======== Supplied material

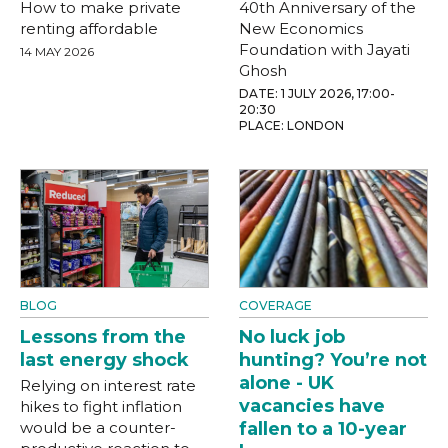
How to make private
40th Anniversary of the
renting affordable
New Economics
Foundation with Jayati
14 MAY 2026
Ghosh
DATE: 1 JULY 2026, 17:00-
20:30
PLACE: LONDON
BLOG
COVERAGE
Lessons from the
No luck job
last energy shock
hunting? You’re not
alone - UK
Relying on interest rate
vacancies have
hikes to fight inflation
would be a counter-
fallen to a 10-year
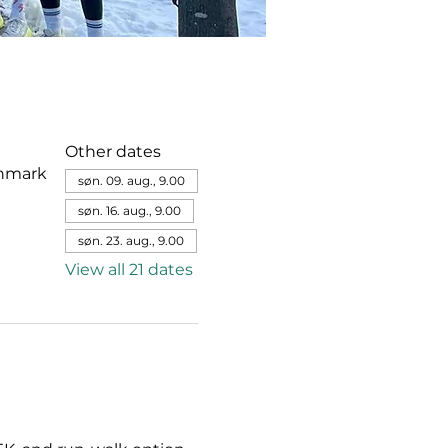
Other dates
enmark
søn. 09. aug., 9.00
søn. 16. aug., 9.00
søn. 23. aug., 9.00
View all 21 dates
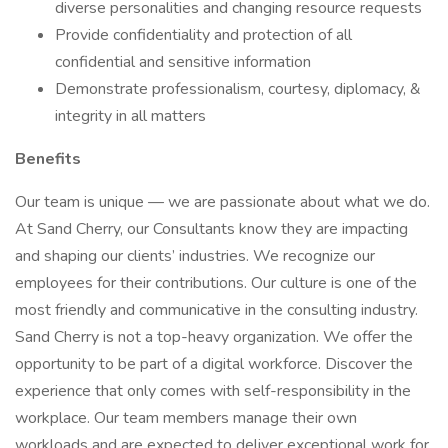
diverse personalities and changing resource requests
Provide confidentiality and protection of all
confidential and sensitive information
Demonstrate professionalism, courtesy, diplomacy, &
integrity in all matters
Benefits
Our team is unique — we are passionate about what we do.
At Sand Cherry, our Consultants know they are impacting
and shaping our clients’ industries. We recognize our
employees for their contributions. Our culture is one of the
most friendly and communicative in the consulting industry.
Sand Cherry is not a top-heavy organization. We offer the
opportunity to be part of a digital workforce. Discover the
experience that only comes with self-responsibility in the
workplace. Our team members manage their own
workloads and are expected to deliver exceptional work for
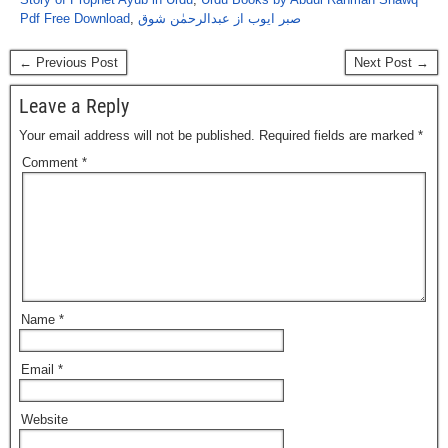
Pdf Free Download
,
صبر ایوب از عبدالرحمٰن شوق
← Previous Post
Next Post →
Leave a Reply
Your email address will not be published.
Required fields are marked
*
Comment
*
Name
*
Email
*
Website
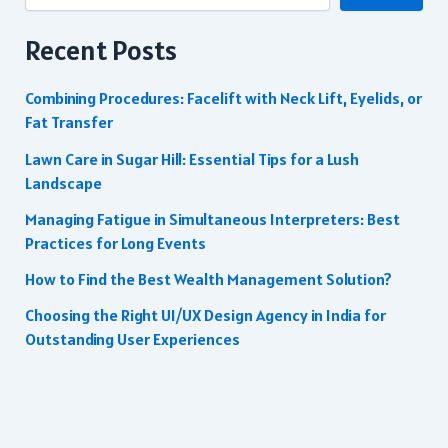
Recent Posts
Combining Procedures: Facelift with Neck Lift, Eyelids, or
Fat Transfer
Lawn Care in Sugar Hill: Essential Tips for a Lush
Landscape
Managing Fatigue in Simultaneous Interpreters: Best
Practices for Long Events
How to Find the Best Wealth Management Solution?
Choosing the Right UI/UX Design Agency in India for
Outstanding User Experiences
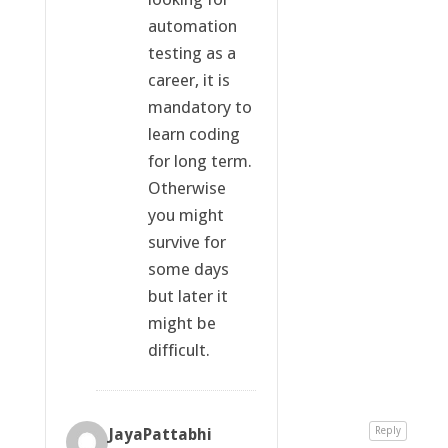
automation
testing as a
career, it is
mandatory to
learn coding
for long term.
Otherwise
you might
survive for
some days
but later it
might be
difficult.
JayaPattabhi
Reply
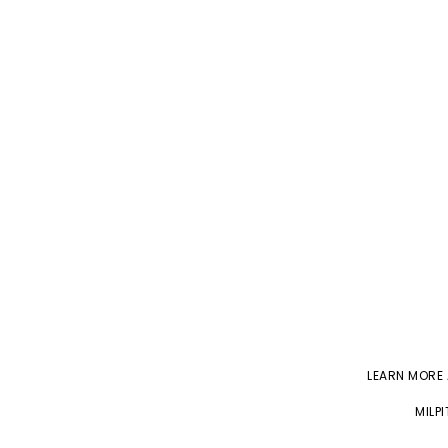
LEARN MORE
MILP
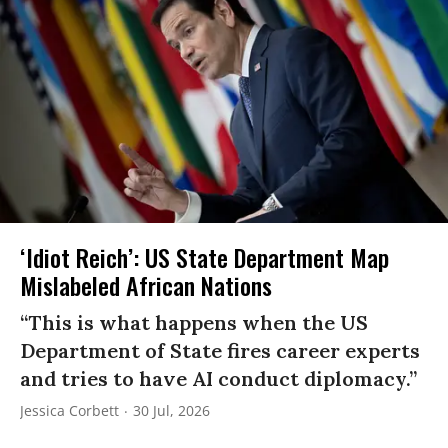
‘Idiot Reich’: US State Department Map
Mislabeled African Nations
“This is what happens when the US
Department of State fires career experts
and tries to have AI conduct diplomacy.”
Jessica Corbett
30 Jul, 2026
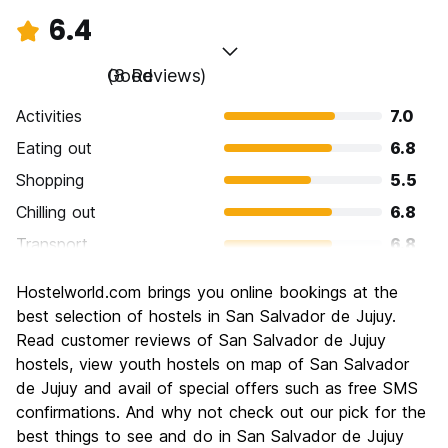
6.4
Good
(8 Reviews)
Activities
7.0
Eating out
6.8
Shopping
5.5
Chilling out
6.8
Transport
6.8
Sightseeing
5.5
Hostelworld.com brings you online bookings at the
Culture
6.5
best selection of hostels in San Salvador de Jujuy.
Nightlife
Read customer reviews of San Salvador de Jujuy
5.8
hostels, view youth hostels on map of San Salvador
Value for Money
7.5
de Jujuy and avail of special offers such as free SMS
confirmations. And why not check out our pick for the
best things to see and do in San Salvador de Jujuy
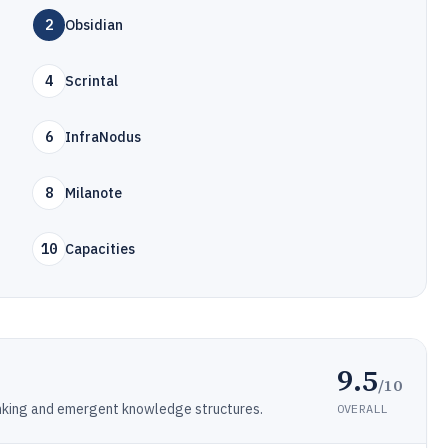
2
Obsidian
4
Scrintal
6
InfraNodus
8
Milanote
10
Capacities
9.5
/10
inking and emergent knowledge structures.
OVERALL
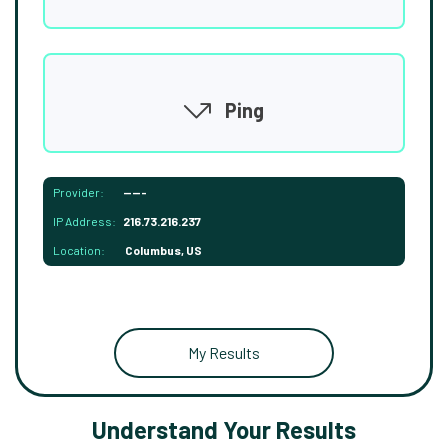
Ping
Provider:
-----
IP Address:
216.73.216.237
Location:
Columbus, US
My Results
Understand Your Results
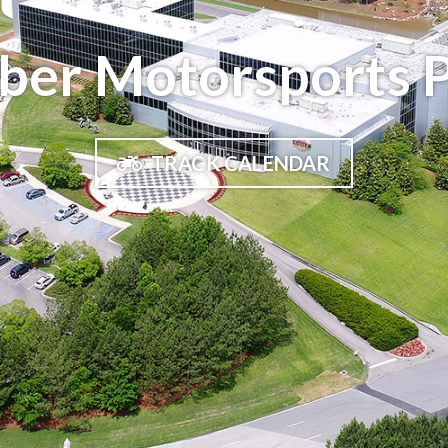
ber Motorsports 
TRACK CALENDAR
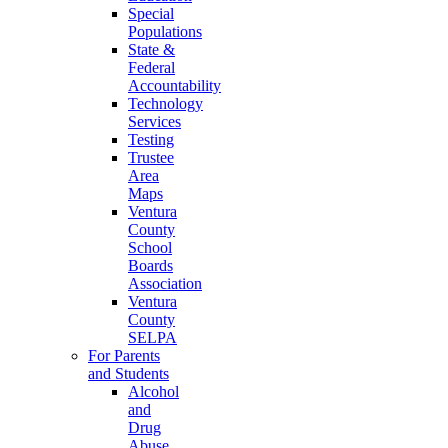
Special
Populations
State &
Federal
Accountability
Technology
Services
Testing
Trustee
Area
Maps
Ventura
County
School
Boards
Association
Ventura
County
SELPA
For Parents
and Students
Alcohol
and
Drug
Abuse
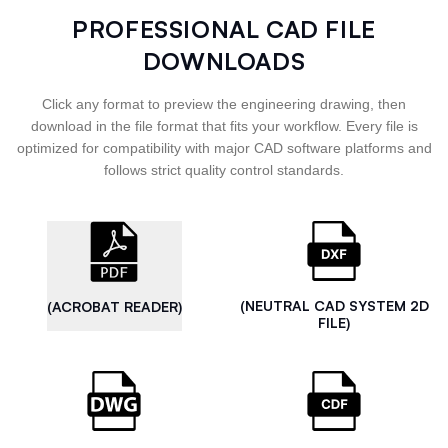
PROFESSIONAL CAD FILE
DOWNLOADS
Click any format to preview the engineering drawing, then
download in the file format that fits your workflow. Every file is
optimized for compatibility with major CAD software platforms and
follows strict quality control standards.
(NEUTRAL CAD SYSTEM 2D
(ACROBAT READER)
FILE)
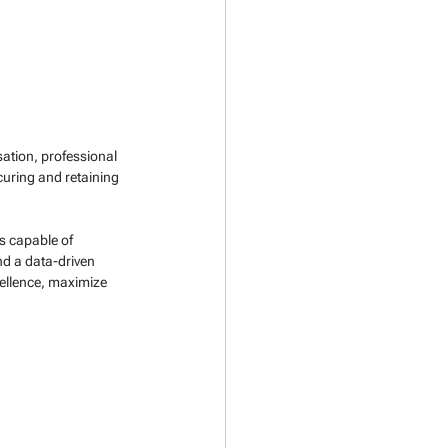
ation, professional 
uring and retaining 
s capable of 
d a data-driven 
ellence, maximize 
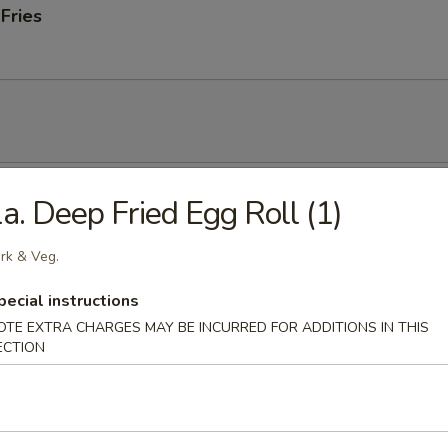
 Fries
 Soup
a. Deep Fried Egg Roll (1)
rk & Veg.
pecial instructions
onton Soup
OTE EXTRA CHARGES MAY BE INCURRED FOR ADDITIONS IN THIS
ECTION
 Sour Soup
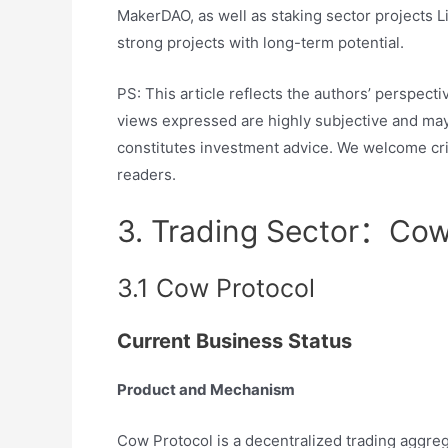
MakerDAO, as well as staking sector projects Li
strong projects with long-term potential.
PS: This article reflects the authors’ perspect
views expressed are highly subjective and may c
constitutes investment advice. We welcome cri
readers.
3. Trading Sector：Co
3.1 Cow Protocol
Current Business Status
Product and Mechanism
Cow Protocol is a decentralized trading aggrega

================

Task instructions:
Nothing but the pictures should be left out when the records are retyped exactly.

Your response:
How to make private
40th Anniversary of the
renting affordable
New Economics
Foundation with Jayati
14 MAY 2026
Ghosh
DATE: 1 JULY 2026, 17:00-
20:30
PLACE: LONDON
BLOG
COVERAGE
Lessons from the
No luck job
last energy shock
hunting? You’re not
alone - UK
Relying on interest rate
vacancies have
hikes to fight inflation
would be a counter-
fallen to a 10-year
Other dates
enmark
søn. 09. aug., 9.00
søn. 16. aug., 9.00
søn. 23. aug., 9.00
View all 21 dates
diverse personalities and changing resource requests
Provide confidentiality and protection of all
confidential and sensitive information
Demonstrate professionalism, courtesy, diplomacy, &
integrity in all matters
Benefits
Our team is unique — we are passionate about what we do.
At Sand Cherry, our Consultants know they are impacting
and shaping our clients’ industries. We recognize our
employees for their contributions. Our culture is one of the
most friendly and communicative in the consulting industry.
Sand Cherry is not a top-heavy organization. We offer the
opportunity to be part of a digital workforce. Discover the
experience that only comes with self-responsibility in the
workplace. Our team members manage their own
workloads and are expected to deliver exceptional work for
Pdf Free Download
,
صبر ایوب از عبدالرحمٰن شوق
← Previous Post
Next Post →
Leave a Reply
Your email address will not be published.
Required fields are marked
*
Comment
*
Name
*
Email
*
Website
Recent Posts
Combining Procedures: Facelift with Neck Lift, Eyelids, or
Fat Transfer
Lawn Care in Sugar Hill: Essential Tips for a Lush
Landscape
Managing Fatigue in Simultaneous Interpreters: Best
Practices for Long Events
How to Find the Best Wealth Management Solution?
Choosing the Right UI/UX Design Agency in India for
Outstanding User Experiences
automation
testing as a
career, it is
mandatory to
learn coding
for long term.
Otherwise
you might
survive for
some days
but later it
might be
difficult.
JayaPattabhi
Reply
LEARN MORE
MILP
‘Idiot Reich’: US State Department Map
Mislabeled African Nations
“This is what happens when the US
Department of State fires career experts
and tries to have AI conduct diplomacy.”
Jessica Corbett
30 Jul, 2026
6.4
Good
(8 Reviews)
Activities
7.0
Eating out
6.8
Shopping
5.5
Chilling out
6.8
Transport
6.8
Sightseeing
5.5
Hostelworld.com brings you online bookings at the
Culture
6.5
best selection of hostels in San Salvador de Jujuy.
Nightlife
Read customer reviews of San Salvador de Jujuy
5.8
hostels, view youth hostels on map of San Salvador
Value for Money
7.5
de Jujuy and avail of special offers such as free SMS
confirmations. And why not check out our pick for the
best things to see and do in San Salvador de Jujuy
2
Obsidian
4
Scrintal
6
InfraNodus
8
Milanote
10
Capacities
9.5
/10
inking and emergent knowledge structures.
OVERALL
Ping
Provider:
-----
IP Address:
216.73.216.237
Location:
Columbus, US
My Results
Understand Your Results
ber Motorsports 
TRACK CALENDAR
Special
Populations
State &
Federal
Accountability
Technology
Services
Testing
Trustee
Area
Maps
Ventura
County
School
Boards
Association
Ventura
County
SELPA
For Parents
and Students
Alcohol
and
Drug
Abuse
PROFESSIONAL CAD FILE
DOWNLOADS
Click any format to preview the engineering drawing, then
download in the file format that fits your workflow. Every file is
optimized for compatibility with major CAD software platforms and
follows strict quality control standards.
(NEUTRAL CAD SYSTEM 2D
(ACROBAT READER)
FILE)
ation, professional 
uring and retaining 
s capable of 
d a data-driven 
ellence, maximize 
 Fries
 Soup
a. Deep Fried Egg Roll (1)
rk & Veg.
pecial instructions
onton Soup
OTE EXTRA CHARGES MAY BE INCURRED FOR ADDITIONS IN THIS
ECTION
 Sour Soup
MakerDAO, as well as staking sector projects Li
strong projects with long-term potential.
PS: This article reflects the authors’ perspect
views expressed are highly subjective and may c
constitutes investment advice. We welcome cri
readers.
3. Trading Sector：Co
3.1 Cow Protocol
Current Business Status
Product and Mechanism
Cow Protocol is a decentralized trading aggrega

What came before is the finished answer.